Hondius moved to London in 1584, fleeing religious persecution in Flanders. There, he worked for Richard Hakluyt and Edward Wright, among others. Hondius also engraved the globe gores for Emery Molyneux’s pair of globes in 1592; Wright plotted the coastlines. His engraving and nautical painting skills introduced him to an elite group of geographic knowledge seekers and producers, including the navigators Drake, Thomas Cavendish, and Walter Raleigh, as well as engravers like Theodor De Bry and Augustine Ryther. This network gave Hondius access to manuscript charts and descriptions which he then translated into engraved maps.

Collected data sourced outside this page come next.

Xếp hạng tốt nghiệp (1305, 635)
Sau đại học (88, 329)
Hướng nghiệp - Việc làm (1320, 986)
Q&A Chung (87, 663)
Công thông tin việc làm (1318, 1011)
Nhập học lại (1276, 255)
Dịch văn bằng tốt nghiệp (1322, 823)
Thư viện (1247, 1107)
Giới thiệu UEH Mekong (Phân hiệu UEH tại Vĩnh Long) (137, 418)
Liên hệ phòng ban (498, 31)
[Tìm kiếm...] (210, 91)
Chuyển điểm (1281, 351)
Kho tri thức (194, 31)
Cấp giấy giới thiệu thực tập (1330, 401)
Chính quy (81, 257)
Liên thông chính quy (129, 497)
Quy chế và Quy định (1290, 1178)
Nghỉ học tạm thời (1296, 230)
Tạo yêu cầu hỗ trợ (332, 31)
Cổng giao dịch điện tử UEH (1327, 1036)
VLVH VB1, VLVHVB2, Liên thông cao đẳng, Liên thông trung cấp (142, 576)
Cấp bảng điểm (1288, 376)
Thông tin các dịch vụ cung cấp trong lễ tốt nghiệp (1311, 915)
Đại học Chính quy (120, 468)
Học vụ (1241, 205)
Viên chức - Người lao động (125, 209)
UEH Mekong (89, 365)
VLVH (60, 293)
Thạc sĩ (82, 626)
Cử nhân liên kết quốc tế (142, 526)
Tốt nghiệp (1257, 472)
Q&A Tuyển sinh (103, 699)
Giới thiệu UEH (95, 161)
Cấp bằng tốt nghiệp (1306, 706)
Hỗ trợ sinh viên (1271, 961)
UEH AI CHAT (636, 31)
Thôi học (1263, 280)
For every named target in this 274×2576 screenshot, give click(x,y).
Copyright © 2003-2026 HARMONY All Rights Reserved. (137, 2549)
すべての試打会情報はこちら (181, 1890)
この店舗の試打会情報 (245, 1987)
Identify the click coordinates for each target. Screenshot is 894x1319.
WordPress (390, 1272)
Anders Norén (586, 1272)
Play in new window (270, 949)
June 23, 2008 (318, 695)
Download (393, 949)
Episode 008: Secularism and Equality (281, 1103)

In 1593 Hondius returned to Amsterdam, where he lived for the rest of his life. Hondius worked in partnership with Cornelis Claesz, a publisher, and maintained his ties to contacts in Europe and England. For example, from 1605 to 1610, Hondius engraved the plates for John Speed’s Theatre of the Empire of Great Britaine.
One of Hondius’ most successful commercial ventures was the reprinting of Mercator’s atlas. When he acquired the Mercator plates, he added 36 maps, many engraved by him, and released the atlas under Mercator’s name, helping to solidify Mercator’s reputation posthumously. Hondius died in 1612, at only 48 years of age, after which time his son of the same name and another son, Henricus, took over the business, including the reissuing of the Mercator atlas. After 1633, Hondius the Elder’s son-in-law, Johannes Janssonius, was also listed as a co-publisher for the atlas.
Jean Le Clerc was an engraver, bookseller and publisher in Paris and Tours.
Le Clerc was baptized on August 16, 1560 in Paris, with the engraver François Desprez (1530–1587) and the painter Jérôme Bollery (1532–1592) as his godfathers. He came from a family of printers and publishers - Jean's younger brother David Le Clerc (1561–1613) and Jean's own son Jean Le Clerc V were both book printers and publishers.
He had proved himself by 1587, at which date he was living and working on Rue Chartière in Paris. For religous reasons, as a Huguenot he fled Paris in 1588 and spent a year elsewhere in France. From 1590 to 1594 he took refuge in Tours, where he worked with the publisher and cartographer Maurice Bouguereau (15??–1596), who created Le Theatre Francoys, the first atlas of France. Le Clerc later worked at several different addresses in Paris - on Rue Saint-Jean-de-Latran until 1610 and then on Rue Saint-Jacques until 1621/24.
Jean Le Clerc's publications included portraits, maps, contemporary news events and other engravings by Jacques Granthomme (1560–1613), Pierre Firens (1580–1636) and Léonard Gaultier (1561–1635). He collaborated with the Dutch printmaker Thomas de Leu (1560–1612) to produce a collection of 179 biblical scenes, allegories, calendar pages and other works, probably published in 1606. They both produced engravings for it themselves as well as using works by Justus Sadeler (1580–1620), Isaac Briot (1585–1670) and Nicolas Briot (1579–1646).
On December 20, 1619 Le Clerc was granted a six-year royal concession to "engrave maps of the provinces of France and portraits of patriarchs and princes of the Hebrew people, with a chronological history". In 1620 he published his Le Théâtre géographique du Royaume de France, including newer plates as well as reworked plates from Bouguereau's work. The new plates were produced by artists such as Jean Fayen (1530–1616), Jodocus Hondius (1563–1612), Salomon Rogiers (1592–1640) and Hugues Picart (1587–1664). It went through several editions and Jean Le Clerc V continued to reissue it after his father's death.